Casio EXILIM cameras
Theory
Basic parameters
The Casio EX-F1 is a commercially available camera with high speed imaging capabilities.
The camera is equipped with a variable objective with an anti-reflexive coating. Entrance pupil size is ø4.5 cm, the viewing angle is variable from 9.2° to 88° with the corresponding maximal numerical aperture from 0.11 to 0.18.
The camera contains a 1/1.8” CMOS imaging chip IMX017CGE with a maximum 6.2 Mpix resolution and 2.5µm square pixels.
- Operation regimes: High speed video mode - 336×96@1200 fps, 432×192@600 fps, 512×384@300 fps
- Shutter speed: up to 1/40000 s
- Sensitivity: ISO 100 - 1600
Minimal sensitivity is 4200e− at color 3200 K, flux 700 cd/m2 , exposure 1/50 and F-number 5.6
Rolling shutter mode:
it is possible to use the so-called rolling shutter effect to increase the time resolution up to the effective 40 000 fps with a resolution of 336×1 pixels (one row of CMOS chip). The principle of the rolling shutter1 is shown in Fig. 1. Each pixel raw from the CMOS sensor is read out separately by parallel readout circuits. The time shift of the electronic shutter in consecutive rows is given by the readout time. The readout times of individual rows cannot be overlapped because they are read by the same controller. Furthermore, when the last row of CMOS chip is reached, there is a time lag equal to 16% of the frame time, which is needed for processing of each full image (see Fig. 1). Then, the readout cycle can begin again starting from the first row.
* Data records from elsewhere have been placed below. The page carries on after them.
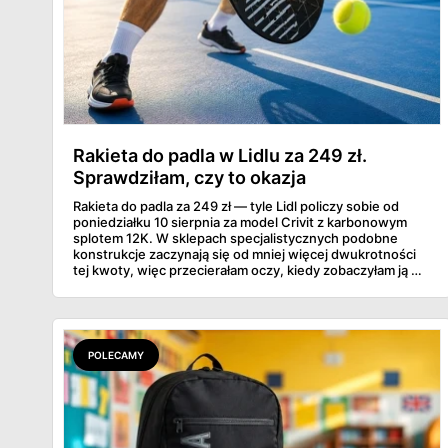
Rakieta do padla w Lidlu za 249 zł.
Sprawdziłam, czy to okazja
Rakieta do padla za 249 zł — tyle Lidl policzy sobie od
poniedziałku 10 sierpnia za model Crivit z karbonowym
splotem 12K. W sklepach specjalistycznych podobne
konstrukcje zaczynają się od mniej więcej dwukrotności
tej kwoty, więc przecierałam oczy, kiedy zobaczyłam ją w
gazetce między dresami a wkrętarką. Padel to dziś
najszybciej rosnący sport w Polsce: kortów przybywa
lawinowo, a chętnych jeszcze szybciej. Sprawdziłam, co
dokładnie dostajemy za te pieniądze i komu taka rakieta
faktycznie wystarczy.
POLECAMY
Fig 1: Principle of readout sequence for CMOS chips
Data format
Data are saved as 8bit movie with high compression level with mp4 algorithm. Intensity is saved nonlinearly in order to extent dynamic range. \[ y = x / (bx + a) \] where \(x\) is stored intensity and \(y\) is original pixel intensity and \(a = 43000 \pm 600\), \(b = 140\pm3\). The script for correction is available here
Fig 2: Measure nonlinearity of saved intensity
Spectral sensitivity
Color sensitivity is approximately corresponding to human eye in the case of “sunny day” color setting. Measured relative sensitivity in in Fig. 3.
Fig 3: Measured relative spectral sensitivity of camera
Experimental setting
Two cameras are placed on perpendicular diagnostic ports as it is shown in Fig. 4. Orientation of the cameras is set so that the horizontal rows of the CMOS chip were rotated perpendicularly to the toroidal magnetic field direction in order to allow exploitation of the rolling shutter effect.
Fig 4: Experimental setting for tomographic reconstruction
Remote control
It is important to have remote control of camera for most of the advance applications. The camera EX-F1 can by remotely controlled in 3 different ways. The simplest way is a remote trigger, but only single or burst shooting can be triggered and camera settings cannot be set remotely. The second way is via free official remote control software [5] released by Casio. It is user friendly software with graphical interface, hence unsuitable for automated measurement controlled by scripts. And the last way is unofficial open source program [10] based on reverse engineering of Casio official control software. All of the camera parameters can be set remotely before the data acquisition and after the recording data are transferred over a USB to the computer, here are post-processed.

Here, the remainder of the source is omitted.